The survey report noted the health crisis "is the dominating context of this election cycle and must be considered when developing" messages about voting by mail. While many non-white voters in focus groups have told the researchers they find is easier to vote in person, the survey found that 48% say they are likely to vote by mail, with 59% of the 200 Asian American/Pacific Islander voters stating that voting by mail is their current voting preference.
Nearly 70% of POC voters said they would either vote in person early or by mail this year. If there is still no cure or vaccine for coronavirus by November, then 79% of POC LGBTQ voters said they are more likely to vote by mail, with 75% of all POC voters, including 76% of the survey's 200 Black voters, also planning to mail in their ballots.
"Voters across the country this fall will be facing unprecedented challenges in how to safely make their voices heard in the pivotal election ahead," stated Human Rights Campaign Foundation President Alphonso David. "As these results show, voters are hopeful, resilient and ready to cast their votes this November - from the ballot box to the mailbox."
HRC partnered with other major advocacy groups, including the Latino Victory Foundation, the NAACP, UnidosUS, and Woke Vote, on the survey. More voter research is being conducted with additional survey information to be released ahead of the November 3 election.
"This year's general election will present some unique obstacles. Our findings show how we can work to prepare and rise to this historic moment, and voting by mail is an important tool in doing so," stated UnidosUS President and CEO Janet Murguía. "The Latino vote will be a decisive factor in the electoral equation and we at UnidosUS, along with our sister organizations, are committed to making sure Latinos and all communities have the information and tools needed to make their voices heard in November."
President Donald Trump has repeatedly called into question the safety of voting by mail without providing any evidence that such a balloting method is insecure. In recent days the Republican has criticized the ability of Democratic governors to conduct a safe election via vote by mail while praising GOP governors' handling of the method, such as in the important swing state of Florida led by a Republican governor. (It also happens to be where Trump now lists his legal residence for voter registration and from where he has voted by mail in past elections.)
His Democratic opponent, former vice president Joe Biden, has assailed Trump for his "bald-faced lies" about voting by mail. In California, Governor Gavin Newsom signed legislation in June ordering a ballot for the November election to be mailed to every single registered voter in the state.

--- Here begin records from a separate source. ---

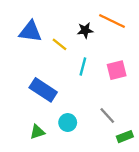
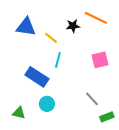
cyan line: (83, 67) -> (58, 60), moved
cyan circle: (68, 123) -> (47, 104), moved
green triangle: (37, 132) -> (19, 113), moved, turned 32

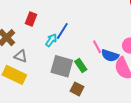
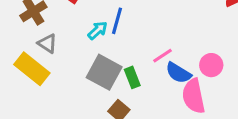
blue line: (62, 31) -> (117, 21), turned -30
pink line: (97, 47) -> (162, 56), turned 72

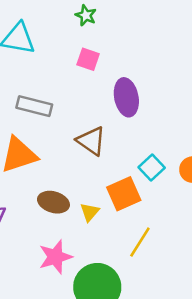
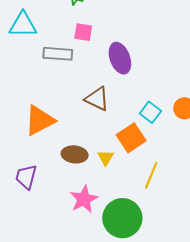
gray rectangle: (34, 106) -> (58, 54), moved

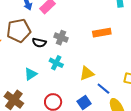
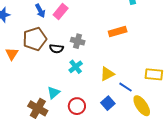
cyan cross: (56, 63) -> (76, 67), turned 32
cyan triangle: (31, 74) -> (53, 93), moved

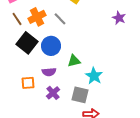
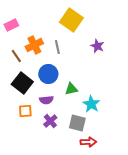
purple star: (119, 18) -> (97, 46), moved
brown line: (17, 19) -> (16, 56), moved
gray line: (60, 19) -> (57, 47), turned 32
black square: (27, 43) -> (22, 83), moved

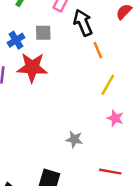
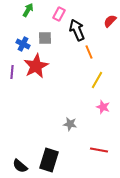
blue cross: (16, 40) -> (23, 44), turned -32
red star: (32, 67) -> (36, 66), turned -30

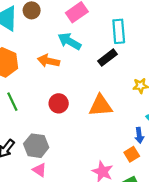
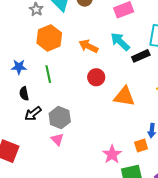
cyan arrow: (69, 41) -> (120, 42), moved
red circle: (59, 103) -> (96, 77), moved

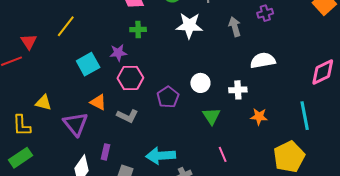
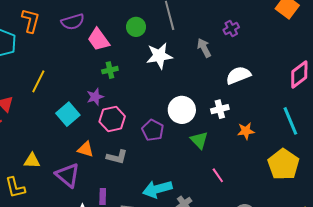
white circle: (200, 83) -> (182, 110), size x1.4

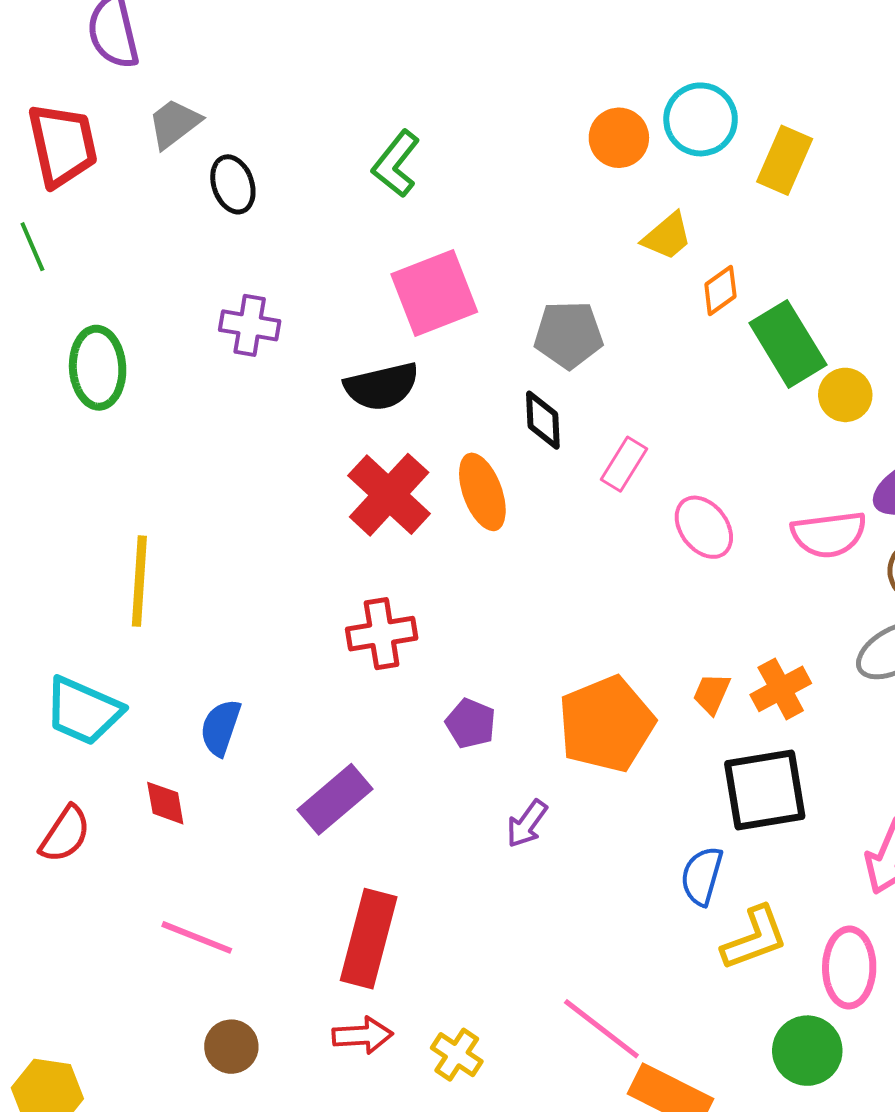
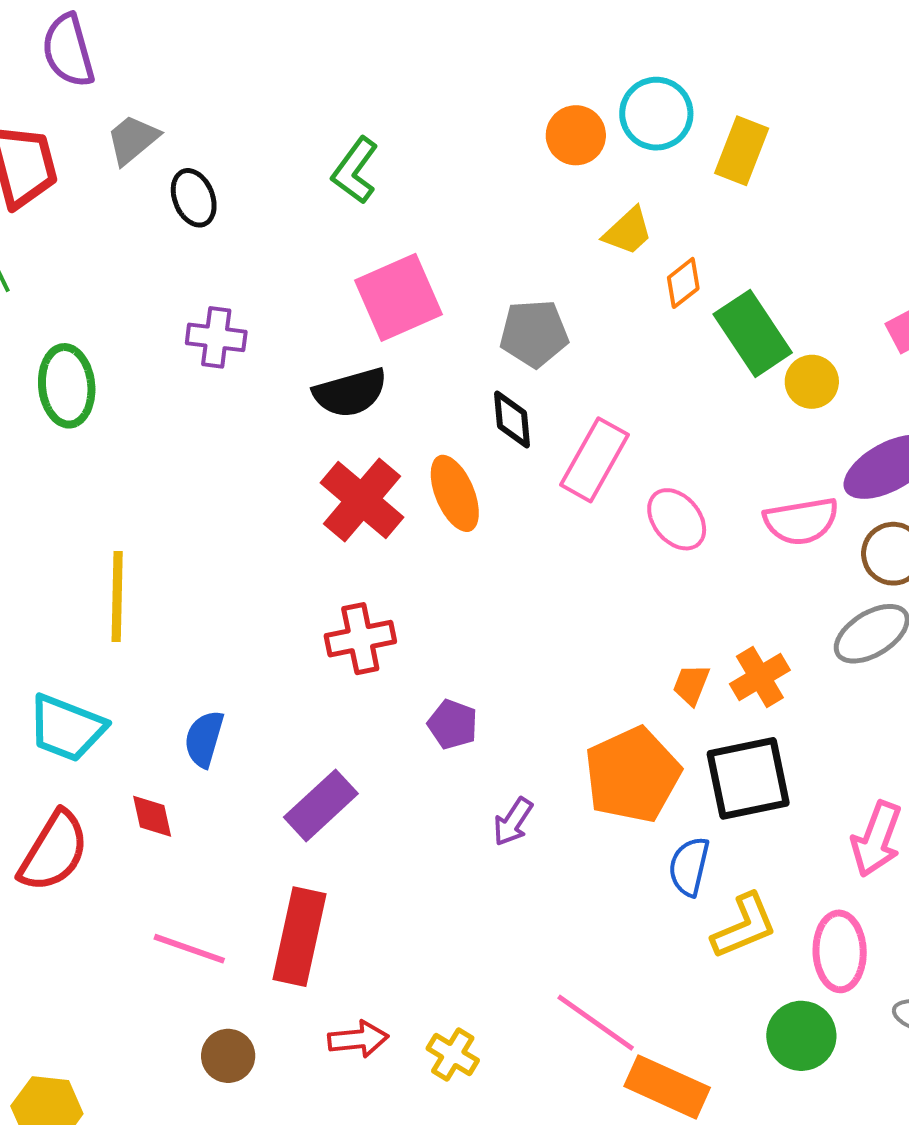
pink rectangle: (624, 464) -> (594, 460), size x1.5
orange pentagon: (606, 724) -> (632, 775), moved
red semicircle: (65, 834) -> (54, 851), size x1.4
red rectangle: (369, 939) -> (300, 937), moved

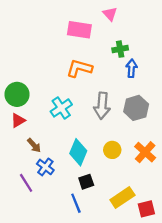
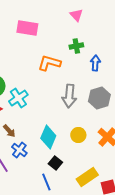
pink rectangle: (79, 30) -> (27, 28), moved
green cross: (120, 49) -> (76, 46), moved
cyan cross: (61, 108) -> (18, 98), moved
black square: (86, 182) -> (55, 163), turned -32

"California is moving in a swift, bipartisan manner to fortify our democracy in the face of the COVID-19 pandemic," Padilla stated at the time. "Expanding vote-by-mail statewide is a necessity to protect our right to vote and our public health. Voting by mail has worked safely and securely in California for decades. Mailing every voter a ballot for this election is simply common sense."
While registered as a Democrat, Oxide declined to say whom they are supporting in this year's presidential race since Drag Out the Vote is nonpartisan. Even if young voters are unimpressed with the individuals running for office, issues like climate change and other environmental concerns should motivate them to vote, Oxide stressed, as the people elected oversee how the country addresses those issues.
"When you think of politics, there are so many other issues than who is going to sit in the chair," they said. "Things like the environment and marriage rights are going to be affecting them in the future."
Oxide encouraged other drag performers to get involved in the voter promotion effort.
"San Francisco has always been a political city. Any drag performer who has a platform or a stage with a microphone should use it," they said. "Drag is political. If you are a drag performer you are inherently political. You should get involved in some way."